Et pour revenir au cross français, il faut se rappeler qu’une Française, Annette Sergent, fut deux fois championne du monde en 1987 et 1989.  N’oublions pas non plus qu’Alain Mimoun a remporté à quatre reprises le Cross des Nations, qui était le véritable championnat du monde de l’époque, en 1949, 1952, 1954 et 1956, suivant en cela l’exemple de Jean Bouin en 1911,1912 et 1913, ou encore de Guillemot en 1922, sans oublier Pujazon en 1946 et 1947, et Fayolle en 1965. Mais leur plus bel exploit les Français le réaliseront en 1949, année où la France obtiendra les trois premières places à l’issue d’une course où, seuls au monde, ils s’empoignèrent tout au long du parcours, le grand favori, Raphaël Pujazon, se faisant déborder dans les derniers mètres par Mimoun, un autre Français, Cérou, complétant  le podium. Bien évidemment l’Equipe de France remporta aussi le titre par équipes, les trois autres coureurs tricolores terminant à la sixième place (Paris), à la huitième (Petitjean) et à la treizième (Brahim).

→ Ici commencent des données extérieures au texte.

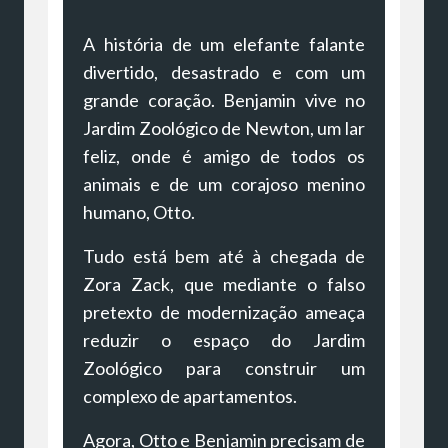
A história de um elefante falante
divertido, desastrado e com um
grande coração. Benjamin vive no
Jardim Zoológico de Newton, um lar
feliz, onde é amigo de todos os
animais e de um corajoso menino
humano, Otto.
Tudo está bem até à chegada de
Zora Zack, que mediante o falso
pretexto de modernização ameaça
reduzir o espaço do Jardim
Zoológico para construir um
complexo de apartamentos.
Agora, Otto e Benjamin precisam de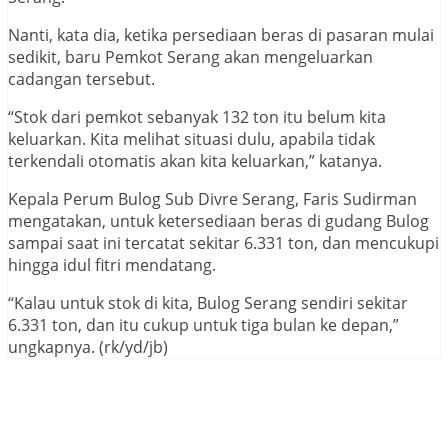
Nanti, kata dia, ketika persediaan beras di pasaran mulai
sedikit, baru Pemkot Serang akan mengeluarkan
cadangan tersebut.
“Stok dari pemkot sebanyak 132 ton itu belum kita
keluarkan. Kita melihat situasi dulu, apabila tidak
terkendali otomatis akan kita keluarkan,” katanya.
Kepala Perum Bulog Sub Divre Serang, Faris Sudirman
mengatakan, untuk ketersediaan beras di gudang Bulog
sampai saat ini tercatat sekitar 6.331 ton, dan mencukupi
hingga idul fitri mendatang.
“Kalau untuk stok di kita, Bulog Serang sendiri sekitar
6.331 ton, dan itu cukup untuk tiga bulan ke depan,”
ungkapnya. (rk/yd/jb)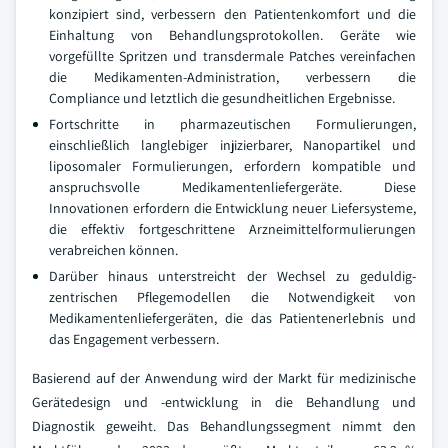
konzipiert sind, verbessern den Patientenkomfort und die
Einhaltung von Behandlungsprotokollen. Geräte wie
vorgefüllte Spritzen und transdermale Patches vereinfachen
die Medikamenten-Administration, verbessern die
Compliance und letztlich die gesundheitlichen Ergebnisse.
Fortschritte in pharmazeutischen Formulierungen,
einschließlich langlebiger injizierbarer, Nanopartikel und
liposomaler Formulierungen, erfordern kompatible und
anspruchsvolle Medikamentenliefergeräte. Diese
Innovationen erfordern die Entwicklung neuer Liefersysteme,
die effektiv fortgeschrittene Arzneimittelformulierungen
verabreichen können.
Darüber hinaus unterstreicht der Wechsel zu geduldig-
zentrischen Pflegemodellen die Notwendigkeit von
Medikamentenliefergeräten, die das Patientenerlebnis und
das Engagement verbessern.
Basierend auf der Anwendung wird der Markt für medizinische
Gerätedesign und -entwicklung in die Behandlung und
Diagnostik geweiht. Das Behandlungssegment nimmt den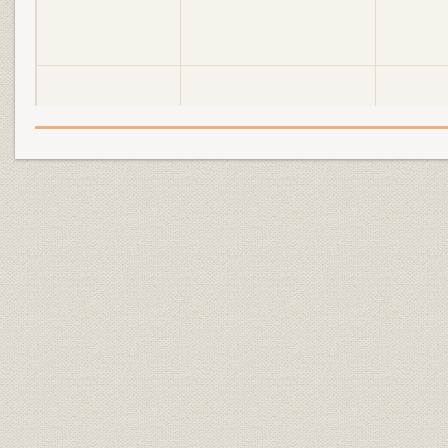
明電舎の誕生と「モートルの明
大正2年(19
設備
電」 1897●明治30年→大正5年
年)
●1916
明電舎の誕生と「モートルの明
大正3年(19
設備
電」 1897●明治30年→大正5年
年)
●1916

Quel triomphe, malheureusement entaché par une vaine polémique à l’initiative de Pujazon, lequel après avoir attaqué aux 500 mètres n’avait pas accepté que Mimoun vienne le coiffer sur la ligne d’arrivée, ce qui fit dire à Mimoun que Pujazon n’était pas « tabou », et qu’on pouvait le battre si on était meilleur. D’ailleurs Pujazon savait bien que Mimoun, médaillé d’argent sur 10.000m l’année précédente aux J.O. de Londres, était beaucoup plus rapide que lui dans les derniers mètres. En outre, si l’on en croit les témoins de cette course, le plus fort était sans doute Cérou, lequel fut freiné par Pujazon alors qu’il menait grand train autour du dixième kilomètre. Hélas pour nous tout cela appartient à l’histoire, et de nos jours la France occupe une place modeste dans le concert des nations en cross-country, comme du reste sur la piste, du moins sur les longues distances.